Aspose.PDF.Drawing Converting PDF to Docx in Linux word splitting issue

IBurzoEvoRWS · June 20, 2025, 5:38am

Hello.
Library used here is
Aspose.PDF.Drawing [25.6.0], but tested with [25.5.0] as well.

We are using linux containers using amazon linux 2023 base image, and when trying to convert
a PDF document to Docx, we get some weird behavior that is not the same under windows.
It seems that random words in the generated Docx get new empty spaces mid-words, for example the text “Thomas Edison” in PDF results in "T homas E dison " in the Docx generated under linux.

Attached here is an archive with the original PDF used “Thomas Edison.pdf” as well as the generated Docx (the docx names contain the versions tested, both 25.5.0 and 25.6.0)
Edison.7z (1010.0 KB)

The bigger problem here is that the hyperlinked words are also “split” and thus resulting in a lot of hyperlink duplication in the docx itself, leading to issues on our end when we extract the content and/or further convert the docx to HTML using Aspose.Words

The conversion code used is the following:

Assembly asposePdfAssembly = Assembly.GetAssembly(typeof(Aspose.Pdf.Document));
Version asposeVersion = asposePdfAssembly.GetName().Version;
var pdfFilePath = “/app/Thomas Edison.pdf”;
var asposePdfSavePath = “/app/Thomas Edison”;

using (var pdfDocument = new Aspose.Pdf.Document(pdfFilePath))
{
var saveOptions = new DocSaveOptions
{
Format = DocSaveOptions.DocFormat.DocX,
Mode = DocSaveOptions.RecognitionMode.Flow,
RecognizeBullets = true,
AddReturnToLineEnd = false,
RelativeHorizontalProximity = 2.5f
};
try
{
pdfDocument.Save($“{asposePdfSavePath}{asposeVersion}.docx”, saveOptions);
Console.WriteLine(“<> OK”);
}
catch (Exception ex)
{
throw ex;
}
}

Please confirm if this reproduces on your end or do we need to change something regarding our options, thank you!

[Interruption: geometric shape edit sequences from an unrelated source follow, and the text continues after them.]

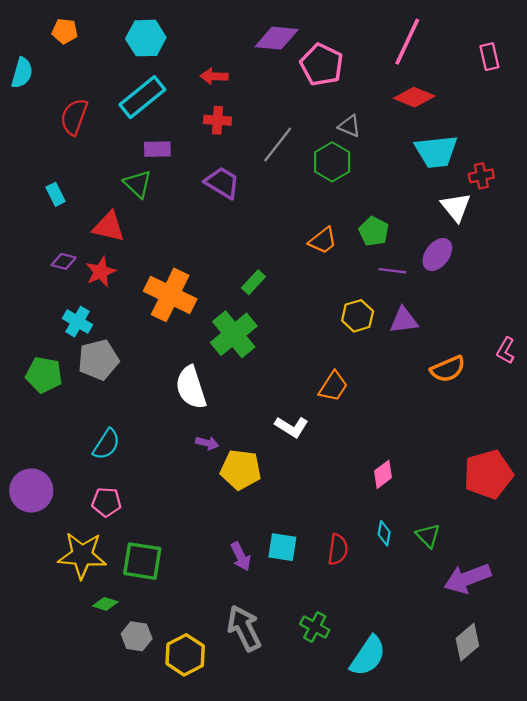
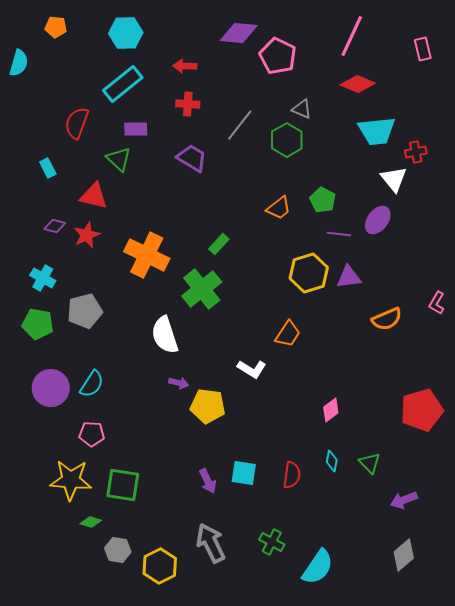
red semicircle: (74, 117) -> (77, 123), moved
yellow hexagon: (358, 316) -> (309, 273), size x1.4
cyan cross: (78, 322) -> (43, 278), moved
purple circle: (31, 490) -> (51, 388), moved
purple arrow: (467, 578) -> (404, 500), size x0.7

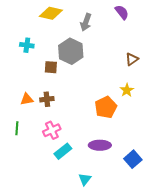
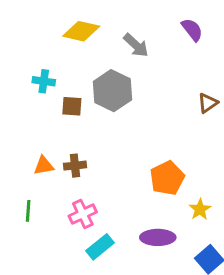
gray arrow: (86, 22) -> (136, 45), turned -66
brown square: (51, 67) -> (72, 106), moved
yellow star: (127, 90) -> (200, 209), moved

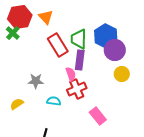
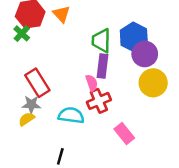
red rectangle: (58, 45) -> (37, 83), moved
yellow circle: (122, 74) -> (153, 83), size x1.5
gray star: (36, 81) -> (31, 105), moved
cyan semicircle: (54, 101) -> (71, 115), size x1.5

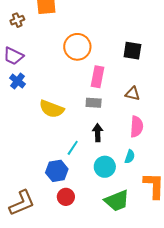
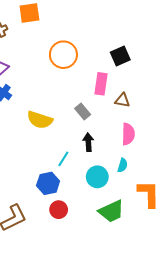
black square: (132, 51) -> (120, 56), turned -30
pink rectangle: (97, 77) -> (101, 84), moved
gray rectangle: (94, 103) -> (83, 112), turned 49

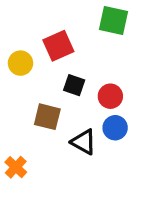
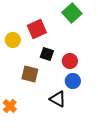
green square: (114, 21) -> (72, 13), turned 36
black triangle: (84, 142) -> (58, 99), moved

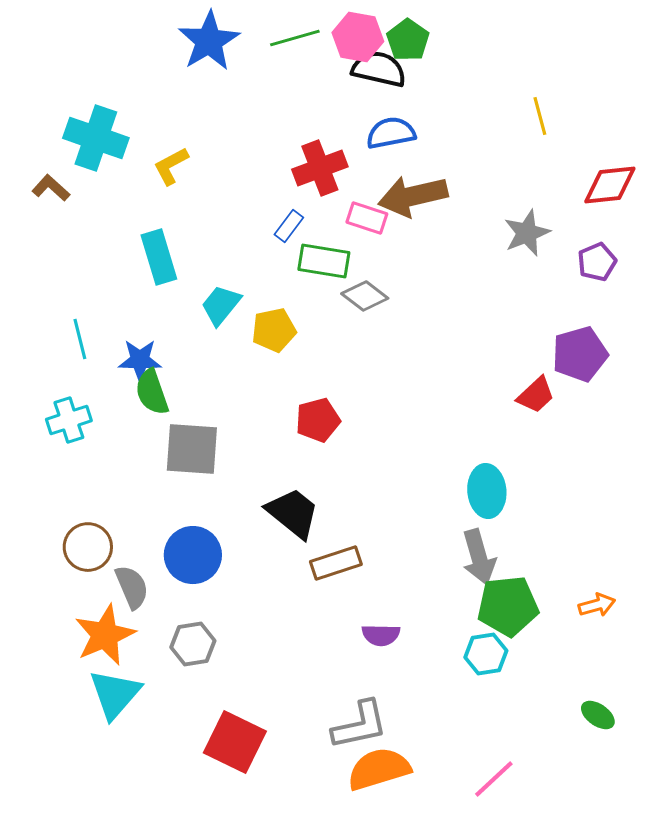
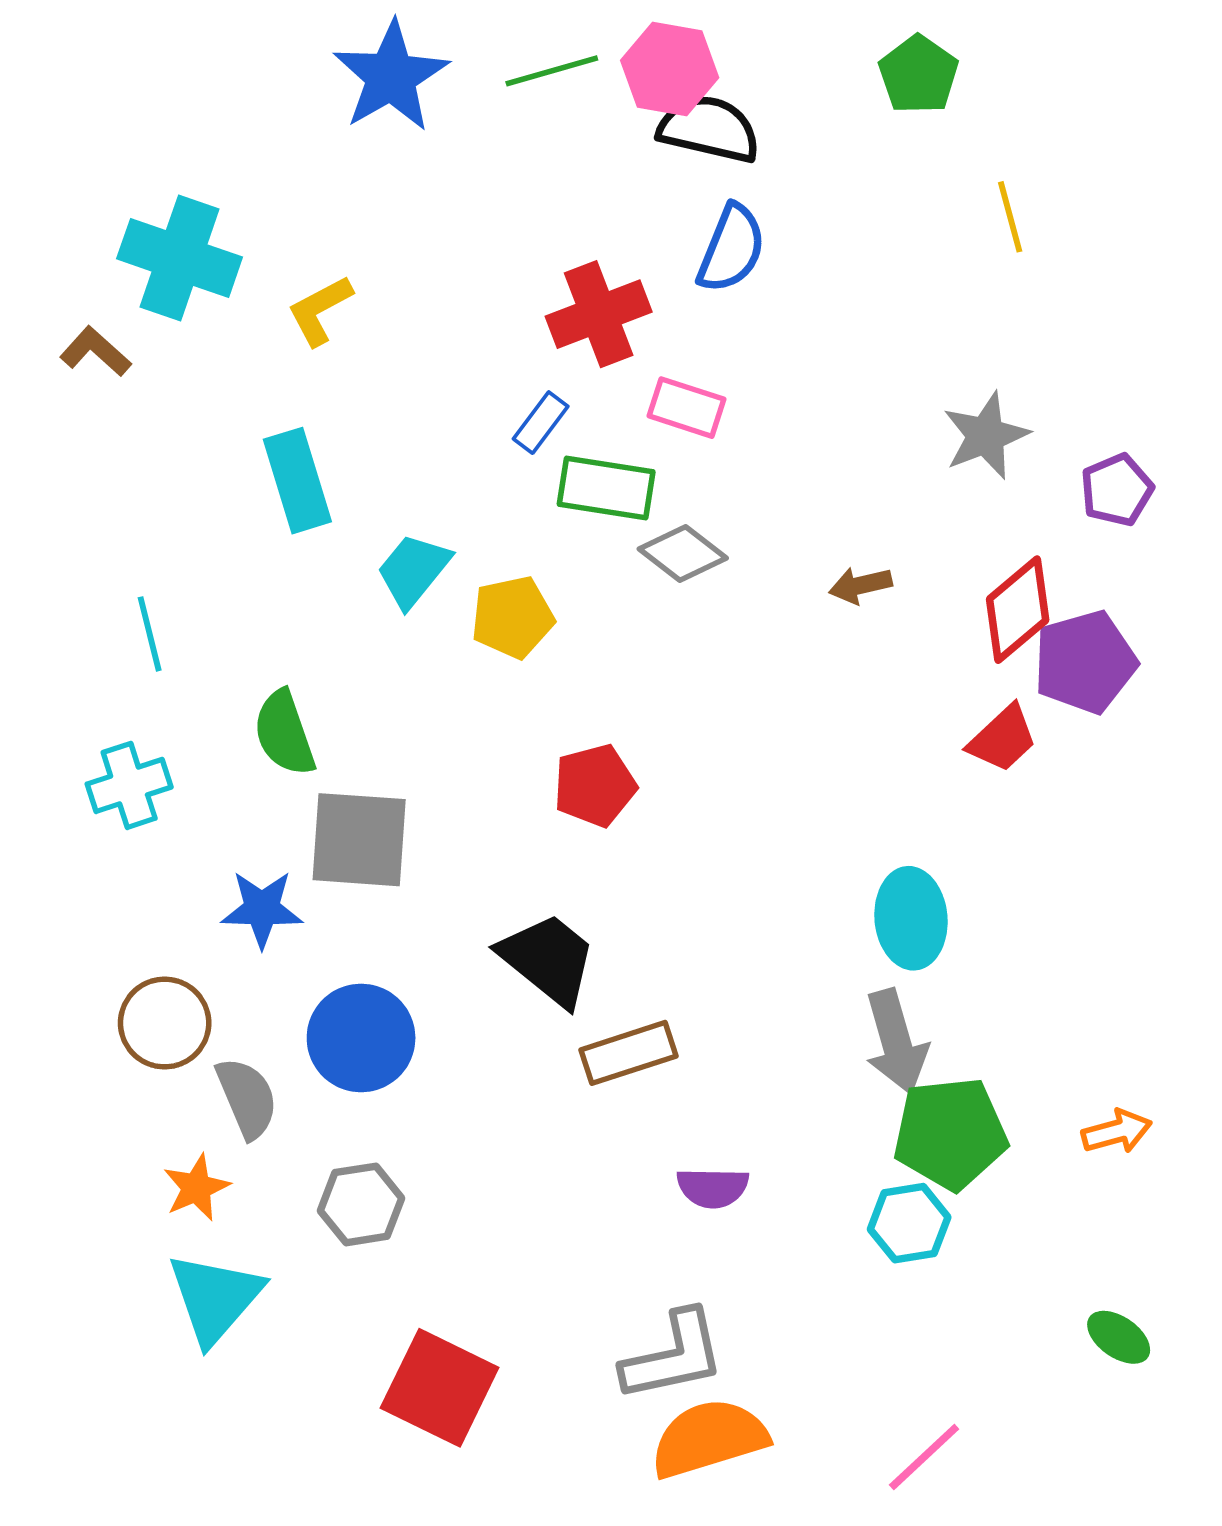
green pentagon: (408, 40) -> (918, 75), moved
blue semicircle: (391, 133) -> (731, 249), turned 123
red diamond: (610, 185) -> (1018, 610), moved, turned -34
brown arrow: (413, 196) -> (860, 585), moved, size x0.5
blue star: (140, 360) -> (262, 909), moved
orange star: (105, 635) -> (196, 1188), size x0.6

asad.ali · June 20, 2025, 10:45am

@IBurzoEvoRWS

The code snippet seems fine and this issue looks like related to specific PDF document.

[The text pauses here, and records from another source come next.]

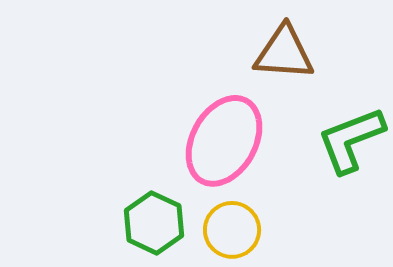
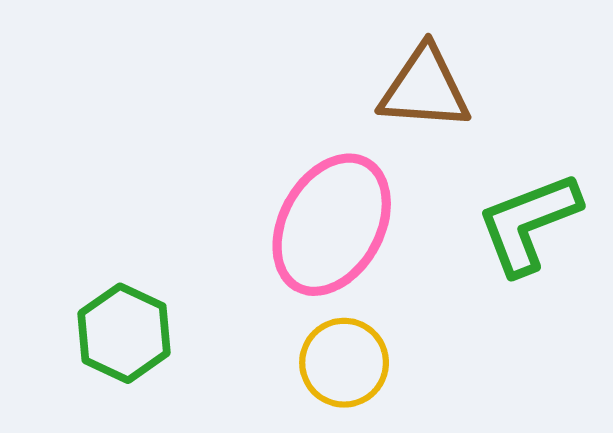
green hexagon: (154, 223) -> (124, 333), moved

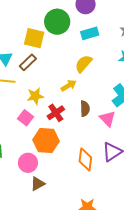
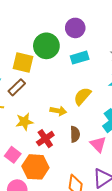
yellow semicircle: (83, 64) -> (82, 96), moved
yellow arrow: (69, 86) -> (58, 111), turned 42
pink square: (26, 118) -> (13, 155), moved

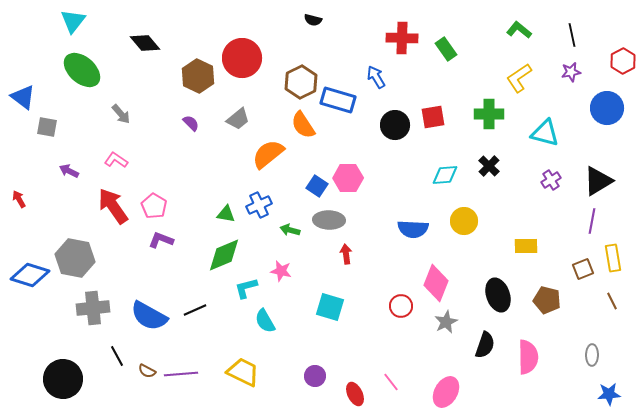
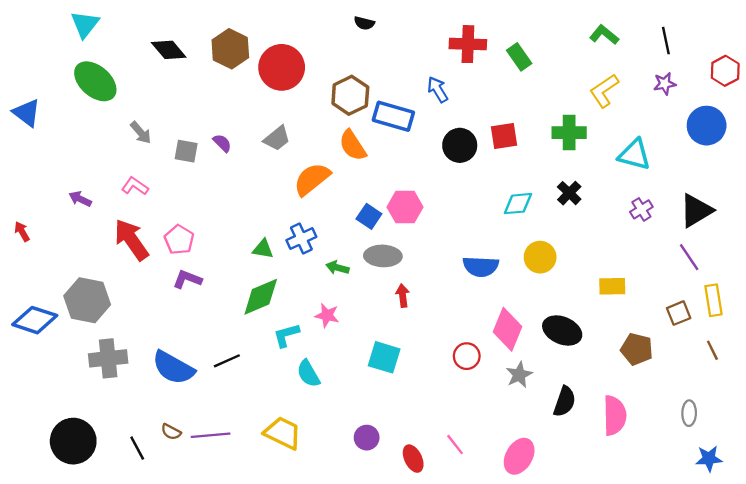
brown hexagon: (198, 76) -> (230, 49), moved
gray square: (47, 127) -> (186, 151), moved
purple line: (592, 221) -> (689, 257), turned -45
black ellipse: (498, 295) -> (562, 330), moved, turned -48
black line: (117, 356) -> (137, 448), moved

We have opened the following new ticket(s) in our internal issue tracking system for further analysis and investigation. We will investigate and will deliver the fixes according to the terms mentioned in Free Support Policies.

Issue ID(s): PDFNET-60150

You can obtain Paid Support Services if you need support on a priority basis, along with the direct access to our Paid Support management team.